Copy the result of filtering the entries below for lines that include the string "location".

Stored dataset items
>>>>>

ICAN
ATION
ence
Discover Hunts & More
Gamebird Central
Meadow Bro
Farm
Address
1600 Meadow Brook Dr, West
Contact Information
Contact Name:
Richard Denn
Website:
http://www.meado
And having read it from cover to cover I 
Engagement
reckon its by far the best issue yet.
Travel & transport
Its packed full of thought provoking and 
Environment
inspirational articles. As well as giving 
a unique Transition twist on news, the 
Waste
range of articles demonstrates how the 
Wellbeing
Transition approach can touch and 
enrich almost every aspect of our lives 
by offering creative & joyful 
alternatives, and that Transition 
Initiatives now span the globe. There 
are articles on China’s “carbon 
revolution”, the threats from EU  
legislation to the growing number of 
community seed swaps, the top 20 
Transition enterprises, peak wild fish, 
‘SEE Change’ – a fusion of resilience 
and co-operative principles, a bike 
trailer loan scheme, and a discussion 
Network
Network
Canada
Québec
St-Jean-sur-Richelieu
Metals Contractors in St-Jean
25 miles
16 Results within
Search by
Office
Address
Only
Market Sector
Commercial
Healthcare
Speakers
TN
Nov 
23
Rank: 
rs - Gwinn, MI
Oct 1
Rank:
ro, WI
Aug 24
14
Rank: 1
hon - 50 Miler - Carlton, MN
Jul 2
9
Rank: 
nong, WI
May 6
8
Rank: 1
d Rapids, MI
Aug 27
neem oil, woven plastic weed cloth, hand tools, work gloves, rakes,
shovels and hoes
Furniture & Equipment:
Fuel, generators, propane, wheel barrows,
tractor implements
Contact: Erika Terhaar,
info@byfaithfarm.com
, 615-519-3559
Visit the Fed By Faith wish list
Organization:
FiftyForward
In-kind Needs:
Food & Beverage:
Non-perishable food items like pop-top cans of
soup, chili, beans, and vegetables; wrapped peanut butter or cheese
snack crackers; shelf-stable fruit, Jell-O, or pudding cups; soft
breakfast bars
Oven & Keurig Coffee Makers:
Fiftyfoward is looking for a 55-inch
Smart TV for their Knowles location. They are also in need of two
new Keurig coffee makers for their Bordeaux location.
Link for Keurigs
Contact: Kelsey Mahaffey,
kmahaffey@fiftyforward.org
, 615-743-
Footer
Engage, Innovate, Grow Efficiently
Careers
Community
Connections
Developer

<<<<<

* **Solution**
Smart TV for their Knowles location. They are also in need of two
new Keurig coffee makers for their Bordeaux location.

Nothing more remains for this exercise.